“La mia interpretazione è sempre legata all’identità del brand e parto da un’attenta analisi dell’azienda con cui inizio a collaborare, il progetto traduce la mia visione ma mi interessa una forte riconoscibilità di entrambi”. Elisa Ossino, architetto e designer, che collabora con brand di primo piano, spiega come si sviluppa il suo processo creativo.
Quali sono gli elementi da cui inizia?
Lavoro tantissimo sul concept, credo che sia la parte più importante del processo progettuale, poi tutti i disegni seguono il contenuto che voglio esprimere, cerco di narrare gli elementi essenziali più forti creando luoghi emozionali, mi interessa che i visitatori si sentano attratti e coinvolti.
Come conservare comunque la propria cifra stilistica e il proprio sguardo?
È impossibile non farlo, il progetto nasce da una interpretazione filtrata dal mio sguardo, dalla mia ricerca e dall’esperienza, credo che uno sguardo esterno sia molto importante per l’azienda perché valorizza aspetti difficili da cogliere internamente.
Quali gli stimoli e quali le eventuali difficoltà?
Entrare in una nuova azienda è sempre un’esperienza molto stimolante e ispirazionale, le idee nascono semplicemente guardandosi attorno ed approfondendo i processi interni. I vincoli progettuali sono spesso utili perché restringono il terreno di intervento o suggeriscono soluzioni.
Qualche esempio concreto: la collaborazione con V-ZUG è sfociata nella realizzazione del loro primo flagship italiano a Milano. Quale è stata la sfida di questa realizzazione?
Inserire oggetti altamente tecnologici in un contesto ospitale, accogliente e parallelamente fortemente identitario, creare uno spazio molto armonico e al tempo stesso iconico e rappresentativo. Volevo che gli ospiti si trovassero in uno spazio sospeso, emozionale ed esperienziale in cui guardarsi intorno, toccare la materia, sentire i profumi e i sapori del cibo, restituendo la percezione di una esperienza sinestetica e multisensoriale.
Come è riuscita a tradurre i valori del brand in forme e materiali armonizzati con i prodotti?

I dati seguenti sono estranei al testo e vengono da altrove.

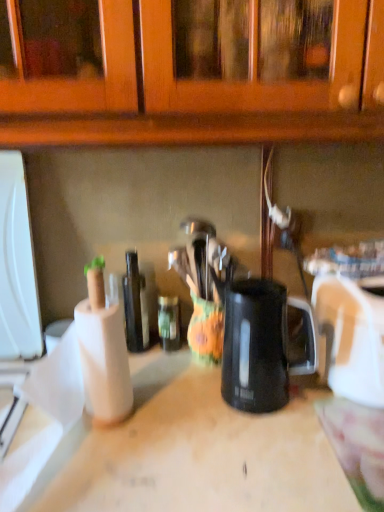 Image resolution: width=384 pixels, height=512 pixels. I want to click on blank space to the left of black plastic mug at center, so click(180, 417). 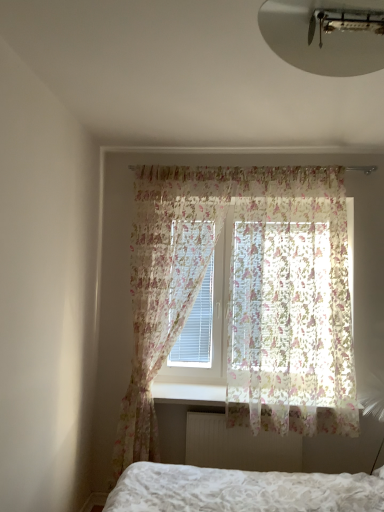 Question: Are translucent floral fabric at center, positioned as the first curtain in left-to-right order, and white matte ceiling light at upper center beside each other?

Ho lavorato su un concept umanistico con un approccio materico e sensoriale applicato a tutte le superfici dello spazio e degli arredi, creando un contrappunto con l’aspetto tecnologico delle superfici specchianti degli elettrodomestici minimalisti V-ZUG. Questo incontro è molto interessante sia da un punto di vista estetico che simbolico. Introduce un nuovo campo d’indagine estetica e formale, capace di tenere assieme questa tensione ambivalente. Per narrarlo ho coniato così l’espressione “tecno-arcaico”. La tecnologia pone sempre di fronte a una domanda, perché spinge più in là le nostre conoscenze e il nostro orizzonte sensibile.
La collaborazione con Henry Timi è stata un ulteriore valore aggiunto?
La mia ricerca concettuale e formale ha incontrato la ricerca sulla materia di Henry Timi, mi piace pensare che da questo incontro la tecnologia venga letteralmente trasformata, inglobata in volumi materici e scultorei come all’interno di un processo alchemico che fonde il sapere antico e le nuove scienze, in forma pura e immutabile.
Arte, letteratura, tecnologia... l’ispirazione da dove arriva per lei?
L’arte è sicuramente una delle mie principali ispirazioni. Però credo che per fare questo lavoro sia fondamentale avere attenzione verso tutto quello che ci circonda, riuscire a cogliere gli elementi che costruiscono il momento storico in cui ci troviamo. Un tema che sto approfondendo è l’introduzione di installazioni tecnologiche e interattive, credo che l’interazione tra reale e virtuale sia uno dei temi più importanti con cui dovremo confrontarci sempre più e sto lavorando con un gruppo di ricercatori ed artisti per approfondire queste tematiche.